Key initiatives included:

• Early signalling to elected officials that past statements, voting records, and published materials would form the basis of future election analysis.

• Reinforcing a consistent editorial standard: tough questions, applied fairly and evenly, regardless of political alignment.

• Encouraging councillors and the mayor to engage substantively with policy-based inquiries rather than deflecting or avoiding scrutiny.

This approach underscored the publication’s long-term view of civic journalism as a continuous process, not one confined to campaign periods.

Housing, Development, and the City Centre Debate

Development and housing policy remained persistent themes in 2025.

Coverage addressed:

• The future of the Hamilton City Centre and competing visions for downtown revitalization. This led to a new look for the City Centre, as per its owner's response to The Hamiltonian's queries. 

• The balance between intensification, affordability, and neighbourhood impact.

• Questions surrounding public-private partnerships, risk allocation, and long-term value for taxpayers.

Rather than advocating for specific outcomes, The Hamiltonian focused on process integrity, clarity of financial assumptions, and the adequacy of public consultation.

Editorial Voice and Public Discourse

In 2025, The Hamiltonian continued to sharpen its editorial voice. Opinion pieces were direct, often challenging, but grounded in documentation, public records, and firsthand correspondence.

Notable characteristics of the year’s editorial output included:

• A refusal to personalize criticism, instead centring arguments on systems, policies, and decisions.

• Willingness to publish uncomfortable questions even when access to officials became strained.

• A clear articulation of the outlet’s guiding principle: sometimes tough, always fair.

This consistency reinforced credibility with readers, even as it occasionally heightened friction with those in positions of authority.

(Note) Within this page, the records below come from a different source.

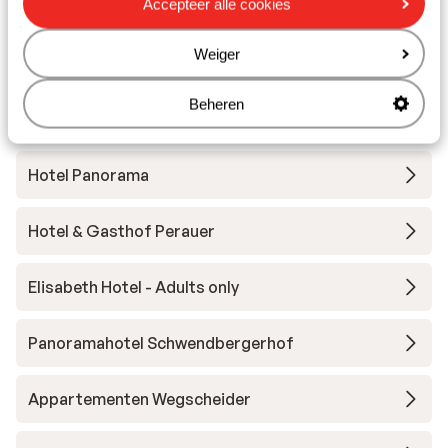
Accepteer alle cookies
Andere accommodaties in Ski Zillertal
Weiger
3000
Beheren
BRUGGER Aparthotel
Hotel Panorama
Hotel & Gasthof Perauer
Elisabeth Hotel - Adults only
Panoramahotel Schwendbergerhof
Appartementen Wegscheider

Community Focus and Independent Media

Beyond City Hall, The Hamiltonian also highlighted broader civic concerns:

• The role of independent local media in an environment of shrinking newsroom resources.

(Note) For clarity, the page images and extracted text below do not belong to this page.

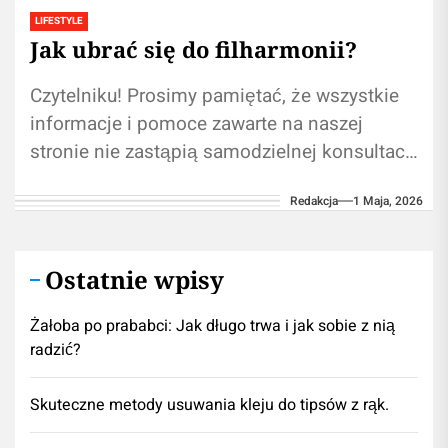
LIFESTYLE
Jak ubrać się do filharmonii?
Czytelniku! Prosimy pamiętać, że wszystkie
informacje i pomoce zawarte na naszej
stronie nie zastąpią samodzielnej konsultacji
ze specjalistą/lekarzem. Korzystanie z treści
Redakcja
1 Maja, 2026
umieszczonych na naszym blogu...
Ostatnie wpisy
Żałoba po prababci: Jak długo trwa i jak sobie z nią
radzić?
Skuteczne metody usuwania kleju do tipsów z rąk.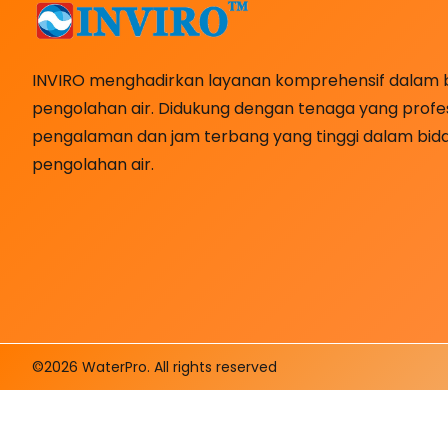
INVIRO menghadirkan layanan komprehensif dalam 
pengolahan air. Didukung dengan tenaga yang profes
pengalaman dan jam terbang yang tinggi dalam bid
pengolahan air.
©2026 WaterPro. All rights reserved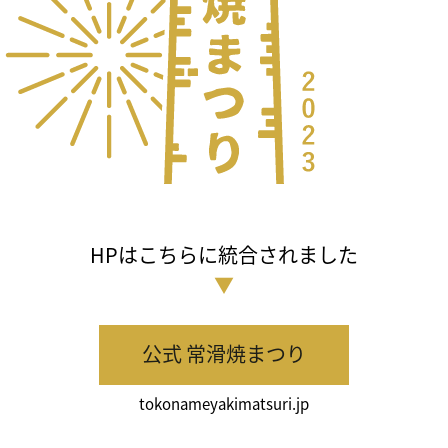
HPはこちらに統合されました
▼
公式 常滑焼まつり
tokonameyakimatsuri.jp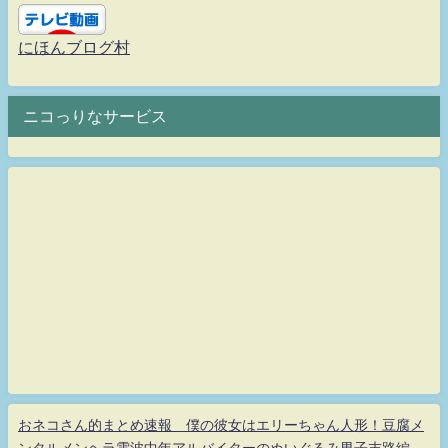
にほんブログ村
ニコっりなサービス
おネコさん的まとめ速報 僕の彼女はエリーちゃん人形！豆腐メ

• The importance of citizen engagement, informed debate, and respectful disagreement.

• The need for institutional memory in municipal governance, particularly when leadership turnover is high.

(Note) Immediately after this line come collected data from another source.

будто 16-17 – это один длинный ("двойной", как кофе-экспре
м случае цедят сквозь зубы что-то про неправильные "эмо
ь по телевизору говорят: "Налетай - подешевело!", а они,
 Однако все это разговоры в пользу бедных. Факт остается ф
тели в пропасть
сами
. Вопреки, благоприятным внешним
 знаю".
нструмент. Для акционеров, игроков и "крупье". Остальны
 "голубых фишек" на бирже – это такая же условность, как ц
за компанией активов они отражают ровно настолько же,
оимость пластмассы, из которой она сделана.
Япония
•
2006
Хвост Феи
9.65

The publication increasingly positioned itself not just as a news site, but as a civic record – a place where issues are documented, revisited, and not allowed to quietly disappear.

Senior Administration at City Hall

The Hamiltonian queried as to why the City Manager does not have a formal written performance contract in place. It also queried to what extent staff throughout the city have up to date performance contracts or agreements in place. Despite the city failing to provide clear answers, The Hamiltonian satisfied its duty to Hamiltonians- shining a light in that darkness. 

The Cyber Attack Fallout

The Hamiltonian underlined the drastic cost and fallout of the Cyber Attack and the city's failure to adequately safeguard mission critical systems and infrastructure. While in tandem bemoaning the need for it, The Hamiltonian suggested that those responsible for this costly faux pas be held accountable, up to and including terminations. 

The Arts

The Hamiltonian featured an interview with iconic record Producer, Bob Ezrin (Producer of Pink Floyd's The Wall, Alice Cooper, Peter Gabriel, KISS and the list goes on)  

Looking Ahead

The work of 2025 set the foundation for an even more consequential period ahead. With municipal elections approaching and several unresolved policy and accountability questions still in play, The Hamiltonian enters the next year with clarity.

If 2025 demonstrated anything, it is that sustained, methodical scrutiny matters. Accountability is not achieved through single headlines, but through persistence, context, and a willingness to ask the same question until it is properly answered.

In that respect, 2025 was not just a year in review. It was a statement of intent.

We continue to take our motto very seriously: Sometimes Tough; Always Fair and we will continue to serve as a litmus test of sorts, gauging the ability and willingness of local politicians to confront fair but tough questions on behalf of Hamiltonians.